What is expected
I'd like the entries reproduced exactly, with all pictures omitted.

(Page segmentation data)
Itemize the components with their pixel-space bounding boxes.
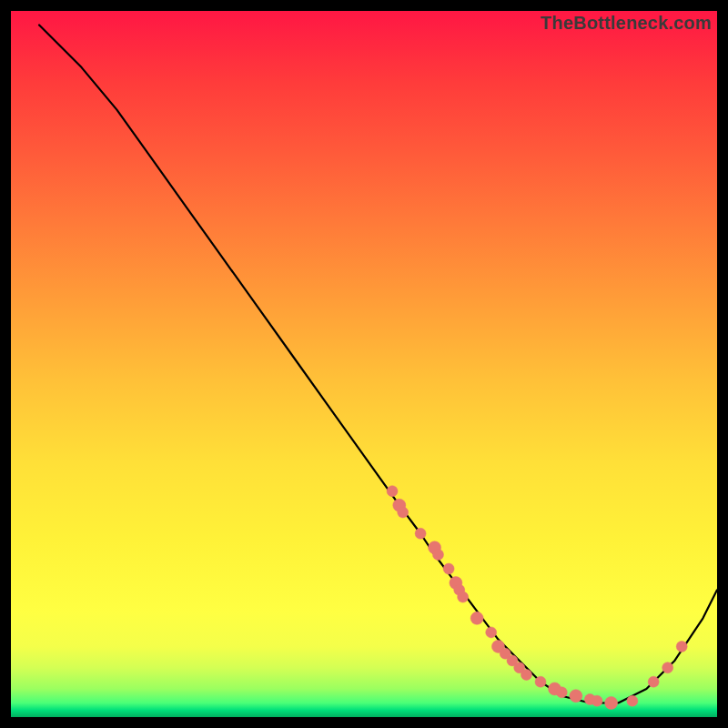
scatter-dot xyxy=(535,676,546,687)
scatter-dot xyxy=(570,690,582,703)
scatter-dot xyxy=(556,687,567,698)
scatter-dot xyxy=(605,696,618,709)
scatter-dot xyxy=(592,695,602,706)
scatter-dot xyxy=(470,612,483,624)
scatter-dot xyxy=(415,528,426,539)
scatter-dot xyxy=(662,662,673,673)
scatter-dot xyxy=(521,669,531,680)
scatter-dot xyxy=(458,592,469,602)
scatter-dot xyxy=(648,676,659,687)
scatter-dot xyxy=(432,550,443,561)
chart-curve xyxy=(39,25,717,703)
scatter-dot xyxy=(443,563,454,574)
scatter-dot xyxy=(398,507,409,518)
scatter-dot xyxy=(627,695,638,706)
scatter-dot xyxy=(676,641,687,652)
chart-plot xyxy=(11,11,717,717)
scatter-dot xyxy=(387,486,398,497)
scatter-dot xyxy=(486,627,497,638)
chart-scatter xyxy=(387,486,687,710)
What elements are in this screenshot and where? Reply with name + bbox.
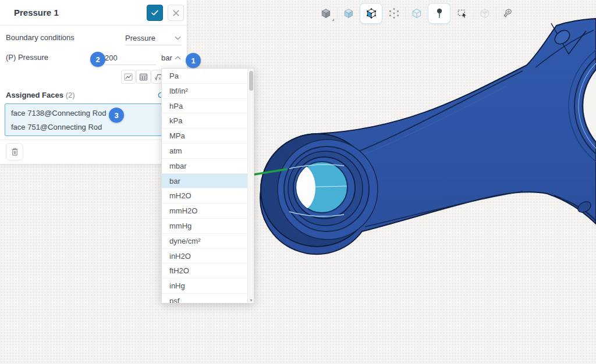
vertex-select-button[interactable] xyxy=(382,3,405,24)
transparent-cube-icon xyxy=(343,8,354,19)
box-select-button[interactable] xyxy=(450,3,473,24)
boundary-type-select[interactable]: Pressure xyxy=(125,31,181,45)
unit-option-list: Pa lbf/in² hPa kPa MPa atm mbar bar mH2O… xyxy=(162,69,247,304)
dropdown-corner-indicator xyxy=(332,19,334,21)
check-icon xyxy=(150,8,159,17)
panel-header: Pressure 1 xyxy=(0,0,187,26)
chevron-down-icon xyxy=(175,36,181,40)
unit-option-dynecm2[interactable]: dyne/cm² xyxy=(162,234,247,249)
boundary-conditions-label: Boundary conditions xyxy=(6,33,74,42)
confirm-button[interactable] xyxy=(147,5,163,21)
assembly-select-button[interactable] xyxy=(473,3,496,24)
value-input-mode-toolbar: x xyxy=(121,70,166,84)
pressure-value-input[interactable]: 200 xyxy=(105,51,156,65)
annotation-badge-2: 2 xyxy=(90,52,105,67)
page-title: Pressure 1 xyxy=(14,8,59,17)
pressure-label: (P) Pressure xyxy=(6,53,48,62)
pressure-value: 200 xyxy=(105,53,118,62)
assembly-select-icon xyxy=(479,8,491,19)
box-select-icon xyxy=(456,8,468,19)
assigned-faces-count: (2) xyxy=(66,91,75,99)
unit-option-inhg[interactable]: inHg xyxy=(162,279,247,294)
svg-text:x: x xyxy=(159,75,161,80)
boundary-condition-panel: Pressure 1 Boundary conditions Pressure … xyxy=(0,0,187,165)
edge-select-cube-icon xyxy=(411,8,423,19)
vertex-select-icon xyxy=(388,8,400,19)
scrollbar-thumb[interactable] xyxy=(249,71,253,91)
edge-select-cube-button[interactable] xyxy=(405,3,428,24)
probe-point-icon xyxy=(434,8,445,19)
assigned-faces-list: face 7138@Connecting Rod face 751@Connec… xyxy=(5,104,162,136)
unit-option-inh2o[interactable]: inH2O xyxy=(162,249,247,264)
unit-option-fth2o[interactable]: ftH2O xyxy=(162,263,247,279)
render-mode-cube-button[interactable] xyxy=(314,3,337,24)
probe-point-button[interactable] xyxy=(428,3,450,24)
pressure-unit-value: bar xyxy=(161,53,172,62)
cancel-button[interactable] xyxy=(168,5,184,21)
scrollbar-down-arrow[interactable]: ▼ xyxy=(249,298,254,302)
chevron-up-icon xyxy=(175,56,181,60)
face-select-cube-button[interactable] xyxy=(360,3,382,24)
delete-button[interactable] xyxy=(6,143,23,160)
annotation-badge-1: 1 xyxy=(186,53,201,68)
unit-option-kpa[interactable]: kPa xyxy=(162,113,247,129)
unit-dropdown: Pa lbf/in² hPa kPa MPa atm mbar bar mH2O… xyxy=(161,68,254,304)
assigned-faces-text: Assigned Faces xyxy=(6,91,63,99)
chart-icon xyxy=(124,73,133,81)
table-icon xyxy=(139,73,148,81)
unit-option-atm[interactable]: atm xyxy=(162,144,247,159)
assigned-faces-label: Assigned Faces (2) xyxy=(6,91,75,99)
unit-option-mbar[interactable]: mbar xyxy=(162,159,247,174)
transparent-cube-button[interactable] xyxy=(337,3,360,24)
trash-icon xyxy=(10,147,19,156)
unit-option-mmh2o[interactable]: mmH2O xyxy=(162,204,247,219)
boundary-type-value: Pressure xyxy=(125,34,155,42)
unit-option-mh2o[interactable]: mH2O xyxy=(162,188,247,204)
divider xyxy=(0,140,187,140)
face-select-cube-icon xyxy=(366,8,377,19)
pressure-unit-select[interactable]: bar xyxy=(161,53,181,62)
table-mode-button[interactable] xyxy=(136,70,151,84)
unit-option-psf[interactable]: psf xyxy=(162,294,247,304)
close-icon xyxy=(172,9,180,17)
unit-option-hpa[interactable]: hPa xyxy=(162,99,247,114)
list-item-face[interactable]: face 7138@Connecting Rod xyxy=(5,106,161,120)
viewport-toolbar xyxy=(314,2,519,24)
dropdown-scrollbar[interactable]: ▼ xyxy=(247,69,254,303)
measure-tape-icon xyxy=(502,8,513,19)
unit-option-mmhg[interactable]: mmHg xyxy=(162,219,247,234)
chart-mode-button[interactable] xyxy=(121,70,136,84)
unit-option-pa[interactable]: Pa xyxy=(162,69,247,84)
unit-option-lbfin2[interactable]: lbf/in² xyxy=(162,84,247,99)
unit-option-bar-selected[interactable]: bar xyxy=(162,174,247,189)
list-item-face[interactable]: face 751@Connecting Rod xyxy=(5,120,161,134)
connecting-rod-model[interactable] xyxy=(260,19,596,254)
measure-tape-button[interactable] xyxy=(496,3,519,24)
unit-option-mpa[interactable]: MPa xyxy=(162,129,247,144)
render-mode-cube-icon xyxy=(320,8,332,19)
annotation-badge-3: 3 xyxy=(109,108,124,123)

Output
Itemize the components with their pixel-space bounding boxes.
scatter-dot xyxy=(535,676,546,687)
scatter-dot xyxy=(570,690,582,703)
scatter-dot xyxy=(556,687,567,698)
scatter-dot xyxy=(605,696,618,709)
scatter-dot xyxy=(592,695,602,706)
scatter-dot xyxy=(470,612,483,624)
scatter-dot xyxy=(415,528,426,539)
scatter-dot xyxy=(662,662,673,673)
scatter-dot xyxy=(521,669,531,680)
scatter-dot xyxy=(458,592,469,602)
scatter-dot xyxy=(648,676,659,687)
scatter-dot xyxy=(432,550,443,561)
chart-curve xyxy=(39,25,717,703)
scatter-dot xyxy=(443,563,454,574)
scatter-dot xyxy=(398,507,409,518)
scatter-dot xyxy=(627,695,638,706)
scatter-dot xyxy=(676,641,687,652)
chart-plot xyxy=(11,11,717,717)
scatter-dot xyxy=(387,486,398,497)
scatter-dot xyxy=(486,627,497,638)
chart-scatter xyxy=(387,486,687,710)
What elements are in this screenshot and where? Reply with name + bbox.
vertex-select-button[interactable] xyxy=(382,3,405,24)
transparent-cube-icon xyxy=(343,8,354,19)
box-select-button[interactable] xyxy=(450,3,473,24)
boundary-type-select[interactable]: Pressure xyxy=(125,31,181,45)
unit-option-list: Pa lbf/in² hPa kPa MPa atm mbar bar mH2O… xyxy=(162,69,247,304)
dropdown-corner-indicator xyxy=(332,19,334,21)
check-icon xyxy=(150,8,159,17)
panel-header: Pressure 1 xyxy=(0,0,187,26)
chevron-down-icon xyxy=(175,36,181,40)
unit-option-dynecm2[interactable]: dyne/cm² xyxy=(162,234,247,249)
boundary-conditions-label: Boundary conditions xyxy=(6,33,74,42)
confirm-button[interactable] xyxy=(147,5,163,21)
assembly-select-button[interactable] xyxy=(473,3,496,24)
value-input-mode-toolbar: x xyxy=(121,70,166,84)
pressure-value-input[interactable]: 200 xyxy=(105,51,156,65)
annotation-badge-2: 2 xyxy=(90,52,105,67)
page-title: Pressure 1 xyxy=(14,8,59,17)
pressure-label: (P) Pressure xyxy=(6,53,48,62)
pressure-value: 200 xyxy=(105,53,118,62)
assembly-select-icon xyxy=(479,8,491,19)
box-select-icon xyxy=(456,8,468,19)
assigned-faces-count: (2) xyxy=(66,91,75,99)
unit-option-inhg[interactable]: inHg xyxy=(162,279,247,294)
svg-text:x: x xyxy=(159,75,161,80)
boundary-condition-panel: Pressure 1 Boundary conditions Pressure … xyxy=(0,0,187,165)
edge-select-cube-icon xyxy=(411,8,423,19)
vertex-select-icon xyxy=(388,8,400,19)
scrollbar-thumb[interactable] xyxy=(249,71,253,91)
edge-select-cube-button[interactable] xyxy=(405,3,428,24)
probe-point-icon xyxy=(434,8,445,19)
assigned-faces-list: face 7138@Connecting Rod face 751@Connec… xyxy=(5,104,162,136)
unit-option-inh2o[interactable]: inH2O xyxy=(162,249,247,264)
unit-option-fth2o[interactable]: ftH2O xyxy=(162,263,247,279)
render-mode-cube-button[interactable] xyxy=(314,3,337,24)
probe-point-button[interactable] xyxy=(428,3,450,24)
pressure-unit-value: bar xyxy=(161,53,172,62)
cancel-button[interactable] xyxy=(168,5,184,21)
scrollbar-down-arrow[interactable]: ▼ xyxy=(249,298,254,302)
chevron-up-icon xyxy=(175,56,181,60)
face-select-cube-button[interactable] xyxy=(360,3,382,24)
delete-button[interactable] xyxy=(6,143,23,160)
annotation-badge-1: 1 xyxy=(186,53,201,68)
unit-option-kpa[interactable]: kPa xyxy=(162,113,247,129)
unit-dropdown: Pa lbf/in² hPa kPa MPa atm mbar bar mH2O… xyxy=(161,68,254,304)
assigned-faces-text: Assigned Faces xyxy=(6,91,63,99)
chart-icon xyxy=(124,73,133,81)
table-icon xyxy=(139,73,148,81)
unit-option-atm[interactable]: atm xyxy=(162,144,247,159)
assigned-faces-label: Assigned Faces (2) xyxy=(6,91,75,99)
unit-option-mbar[interactable]: mbar xyxy=(162,159,247,174)
transparent-cube-button[interactable] xyxy=(337,3,360,24)
trash-icon xyxy=(10,147,19,156)
unit-option-mmh2o[interactable]: mmH2O xyxy=(162,204,247,219)
boundary-type-value: Pressure xyxy=(125,34,155,42)
unit-option-mh2o[interactable]: mH2O xyxy=(162,188,247,204)
divider xyxy=(0,140,187,140)
face-select-cube-icon xyxy=(366,8,377,19)
pressure-unit-select[interactable]: bar xyxy=(161,53,181,62)
table-mode-button[interactable] xyxy=(136,70,151,84)
unit-option-psf[interactable]: psf xyxy=(162,294,247,304)
close-icon xyxy=(172,9,180,17)
unit-option-hpa[interactable]: hPa xyxy=(162,99,247,114)
list-item-face[interactable]: face 7138@Connecting Rod xyxy=(5,106,161,120)
viewport-toolbar xyxy=(314,2,519,24)
dropdown-scrollbar[interactable]: ▼ xyxy=(247,69,254,303)
measure-tape-icon xyxy=(502,8,513,19)
unit-option-mmhg[interactable]: mmHg xyxy=(162,219,247,234)
chart-mode-button[interactable] xyxy=(121,70,136,84)
unit-option-pa[interactable]: Pa xyxy=(162,69,247,84)
unit-option-lbfin2[interactable]: lbf/in² xyxy=(162,84,247,99)
unit-option-bar-selected[interactable]: bar xyxy=(162,174,247,189)
list-item-face[interactable]: face 751@Connecting Rod xyxy=(5,120,161,134)
connecting-rod-model[interactable] xyxy=(260,19,596,254)
measure-tape-button[interactable] xyxy=(496,3,519,24)
unit-option-mpa[interactable]: MPa xyxy=(162,129,247,144)
render-mode-cube-icon xyxy=(320,8,332,19)
annotation-badge-3: 3 xyxy=(109,108,124,123)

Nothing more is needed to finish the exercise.